L’uscita di “Ilegales”, film indipendente diretto dall’americano Ric Dupont, non poteva capitare in un momento più azzeccato; o più compromettente. Questo film dalla sensibilità matura è intessuto di diverse fila, storie di uomini e donne, trame che, a prima vista, in comune non hanno altro che l’identità geografica.

Tutto si basa sull’oscillare delle vite, sul continuo andare e venire degli uomini al di là e al di qua di una frontiera – quella, fatta delle immense piane brulle e sperdute, tra Stati Uniti e Messico – o nelle città di confine dei rispettivi paesi – come Ciudad Juarez, terra di confine messicana, città sperduta come un avamposto romano dopo il Reno o come la Fortezza Bastioni del Deserto dei Tartari.

Qui si vive con una sensazione di provvisorietà, di ultima fermata prima del capolinea. Ma nel contempo questo luogo è marchiato dall’amara, tragica realtà di una povertà senza scampo, e di una violenza forse, senza retorica, mai vista nella storia dell’uomo. La vita dell’uomo a Ciudad Juarez vale davvero molto poco. Nella regione, secondo le statistiche della polizia, avviene un omicidio ogni ora. L’anno scorso era ogni 34 minuti. Un olocausto silenzioso a qualche chilometro dalle quiete e indolenti città del Texas.

Spinto da un cast capace, Ilegales riesce a gettare uno sguardo illuminante e commovente su quel traffico moderno di persone e di droghe che ogni notte si svolge su quella frontiera. Dupont riesce nel miracoloso equilibrio artistico di dare allo spettatore nel contempo la visione d’insieme, che squarcia un velo sulla realtà, e il tratto minuto, la pennellata che rende partecipi al personaggio e che ci fa credere nella finzione dell’arte. Questo film riesce a fare tutto questo, tenendosi lontano, e il merito non è da poco, dalla trappola della politica, senza mai cedere alla tentazione della cronaca, e diventare così uno sbiadito film a tesi, un ennesimo e presto dimenticato film engagè, privo di quella linfa artistica che non si trova mai nelle querelle politiche. Il film di Dupont non è in nessun caso un film sull’emigrazione messicana negli Stati Uniti in quanto causa politica; piuttosto è un film sulle esperienza delle persone di cui decide di raccontare la storia, e sulle istituzioni, sociali e legali, in cui esse sono costrette a vivere.

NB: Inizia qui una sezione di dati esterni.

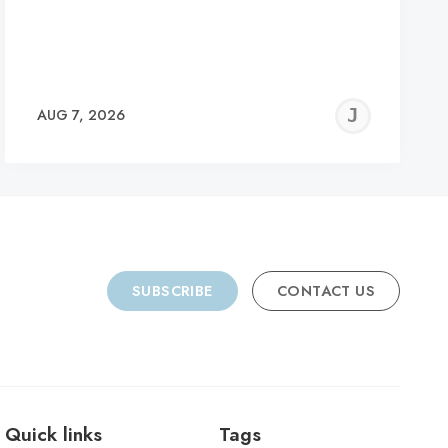
REMY
JER
AUG 7, 2026
C
SUBSCRIBE
CONTACT US
Quick links
Tags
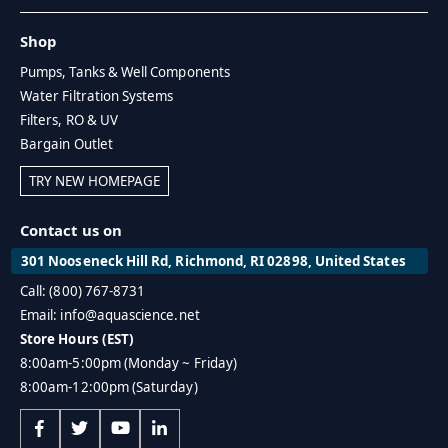
Shop
Pumps, Tanks & Well Components
Water Filtration Systems
Filters, RO & UV
Bargain Outlet
TRY NEW HOMEPAGE
Contact us on
301 Nooseneck Hill Rd, Richmond, RI 02898, United States
Call: (800) 767-8731
Email: info@aquascience.net
Store Hours (EST)
8:00am-5:00pm (Monday ~ Friday)
8:00am-12:00pm (Saturday)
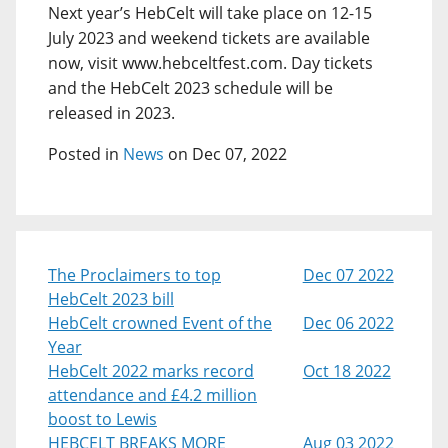
Next year’s HebCelt will take place on 12-15
July 2023 and weekend tickets are available
now, visit www.hebceltfest.com. Day tickets
and the HebCelt 2023 schedule will be
released in 2023.
Posted in
News
on Dec 07, 2022
The Proclaimers to top
Dec 07 2022
HebCelt 2023 bill
HebCelt crowned Event of the
Dec 06 2022
Year
HebCelt 2022 marks record
Oct 18 2022
attendance and £4.2 million
boost to Lewis
HEBCELT BREAKS MORE
Aug 03 2022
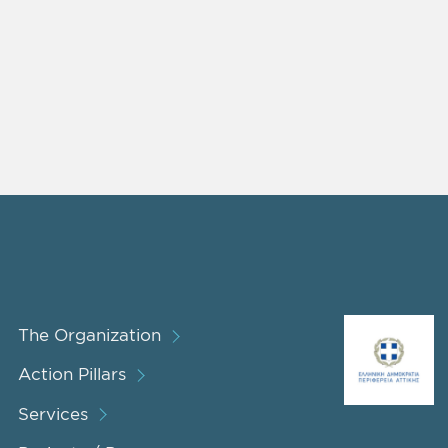
The Organization
Action Pillars
Services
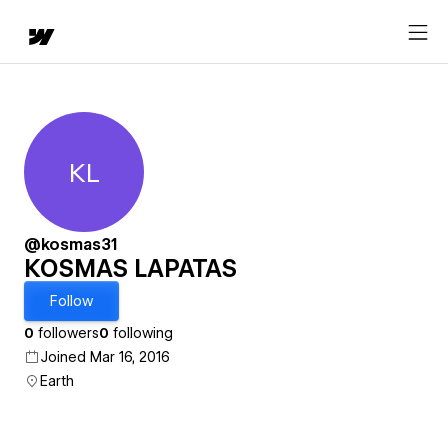
KL
KOSMAS LAPATAS
@kosmas31
KOSMAS LAPATAS
Follow
0
followers
0
following
Joined Mar 16, 2016
Earth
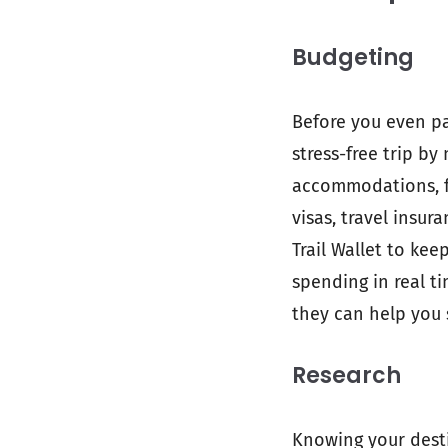
Budgeting
Before you even pa
stress-free trip by
accommodations, fo
visas, travel insur
Trail Wallet to kee
spending in real t
they can help you 
Research
Knowing your desti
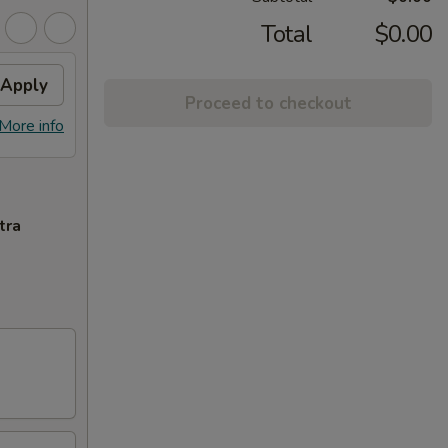
Total
$0.00
Apply
Proceed to checkout
More info
tra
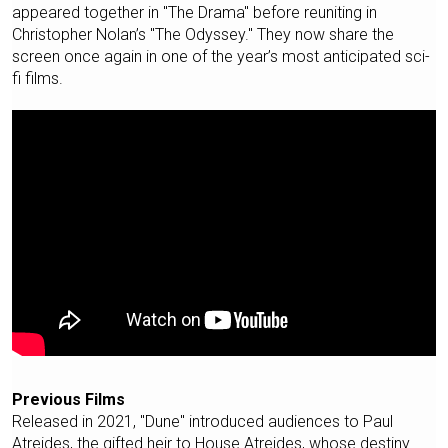
appeared together in "The Drama" before reuniting in
Christopher Nolan’s "The Odyssey." They now share the
screen once again in one of the year’s most anticipated sci-
fi films.
Previous Films
Released in 2021, "Dune" introduced audiences to Paul
Atreides, the gifted heir to House Atreides, whose destiny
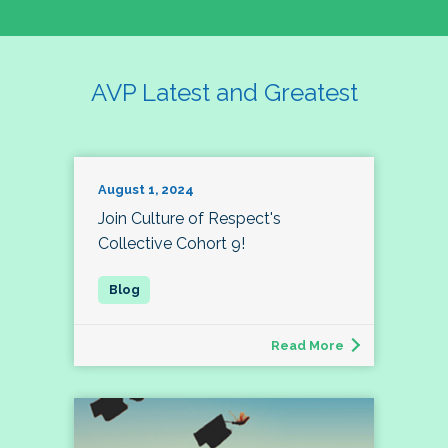
AVP Latest and Greatest
August 1, 2024
Join Culture of Respect's
Collective Cohort 9!
Read More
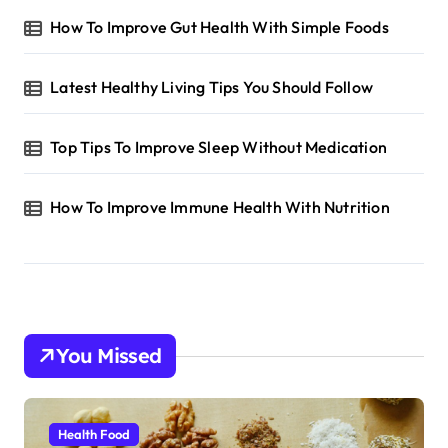
How To Improve Gut Health With Simple Foods
Latest Healthy Living Tips You Should Follow
Top Tips To Improve Sleep Without Medication
How To Improve Immune Health With Nutrition
You Missed
Health Food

Nel film si intrecciano le vite di diversi personaggi. Come Ariel, che lavora in una fattoria, e il cui talento nascosto viene scoperto da Arturo, un coyote (colui che guida i clandestini nella traversata del confine) insolitamente onesto. Maribel è di Ciudad Juarez, fa le scuole serali mentre lavora di giorno come cameriera (e ogni giorno rischia la vita per il solo fatto di abitare a Ciudad Juarez) e sogna di poter un giorno varcare legalmente quella frontiera nonostante l’inestricabile groviglio delle vie legali che da sette anni la trattengono.

Ignacio, padre single di due bambine americane (perché nate sul suolo statunitense) vive dall’altra parte del muro, nel Nuovo Messico e si fa sfruttare ogni sera in una squallida tavola calda lavando piatti per molto meno del salario minimo. Chuy è anche lui un coyote, ma diverso da Arturo, deciso, implacabile; ad ogni attraversata affida agli emigranti uno zaino pieno di cocaina e pensa che sia “meglio” quando la polizia di frontiera ne becca uno o due alla fine del gruppo. Intorno a questi personaggi dalla vita precaria e movimentata come la frontiera su cui si muovono, si intravede un universo umano fatto di proprietari di ranch, di poliziotti, di semplici cittadini, comparse di questo ampio affresco di Dupont, un film che descrive un lembo di terra dove gli uomini sono come oggetti, merci nelle mani di altre persone, di altri destini, dove la vita di una persona ha sì un prezzo, ma ridicolo.